* ASSIGNMENT *
Determine how many lines of the listing below hold the string "Matrix". Reply only with the number.

* PROVIDED MATERIAL *
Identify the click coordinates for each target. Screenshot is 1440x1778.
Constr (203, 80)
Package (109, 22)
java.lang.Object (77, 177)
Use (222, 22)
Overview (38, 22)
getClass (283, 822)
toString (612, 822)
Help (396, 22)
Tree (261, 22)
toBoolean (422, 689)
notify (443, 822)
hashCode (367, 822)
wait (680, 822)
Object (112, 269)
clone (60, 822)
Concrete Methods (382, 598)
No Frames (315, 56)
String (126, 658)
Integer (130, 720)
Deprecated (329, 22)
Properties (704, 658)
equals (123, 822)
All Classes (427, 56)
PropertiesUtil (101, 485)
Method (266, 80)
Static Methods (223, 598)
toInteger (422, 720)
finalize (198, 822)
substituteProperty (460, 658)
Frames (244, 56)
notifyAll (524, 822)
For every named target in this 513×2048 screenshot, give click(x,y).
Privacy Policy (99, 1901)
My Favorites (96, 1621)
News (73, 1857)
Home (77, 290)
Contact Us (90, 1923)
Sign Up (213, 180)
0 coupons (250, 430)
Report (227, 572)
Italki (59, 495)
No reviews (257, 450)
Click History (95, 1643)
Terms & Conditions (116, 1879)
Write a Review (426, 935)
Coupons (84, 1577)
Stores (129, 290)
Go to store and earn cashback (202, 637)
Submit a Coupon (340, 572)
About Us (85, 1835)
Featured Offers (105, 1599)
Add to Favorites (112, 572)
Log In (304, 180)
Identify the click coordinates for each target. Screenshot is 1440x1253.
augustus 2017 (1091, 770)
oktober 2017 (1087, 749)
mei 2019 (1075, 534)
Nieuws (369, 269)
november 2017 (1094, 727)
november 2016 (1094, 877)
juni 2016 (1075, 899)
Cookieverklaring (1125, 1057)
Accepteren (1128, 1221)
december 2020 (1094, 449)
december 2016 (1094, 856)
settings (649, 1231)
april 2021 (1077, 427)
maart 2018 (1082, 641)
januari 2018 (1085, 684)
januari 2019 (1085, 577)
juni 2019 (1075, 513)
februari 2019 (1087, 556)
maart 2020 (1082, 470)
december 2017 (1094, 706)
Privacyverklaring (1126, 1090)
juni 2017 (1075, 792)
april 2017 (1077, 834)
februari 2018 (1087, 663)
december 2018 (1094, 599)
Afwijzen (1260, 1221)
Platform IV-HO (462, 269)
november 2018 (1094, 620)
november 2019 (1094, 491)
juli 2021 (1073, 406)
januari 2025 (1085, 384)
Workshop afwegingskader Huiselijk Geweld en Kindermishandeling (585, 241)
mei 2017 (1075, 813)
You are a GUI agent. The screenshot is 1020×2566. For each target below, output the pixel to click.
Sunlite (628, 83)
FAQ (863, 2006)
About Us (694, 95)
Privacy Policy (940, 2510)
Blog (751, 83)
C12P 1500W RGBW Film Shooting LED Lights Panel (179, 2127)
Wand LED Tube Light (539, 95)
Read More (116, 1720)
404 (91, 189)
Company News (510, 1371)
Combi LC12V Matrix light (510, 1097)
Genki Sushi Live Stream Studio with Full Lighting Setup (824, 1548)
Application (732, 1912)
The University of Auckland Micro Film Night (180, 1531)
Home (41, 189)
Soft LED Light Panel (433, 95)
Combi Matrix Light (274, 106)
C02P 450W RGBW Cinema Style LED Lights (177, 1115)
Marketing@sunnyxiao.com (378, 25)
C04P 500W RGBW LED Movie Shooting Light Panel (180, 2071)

* FINISHED TASK *
2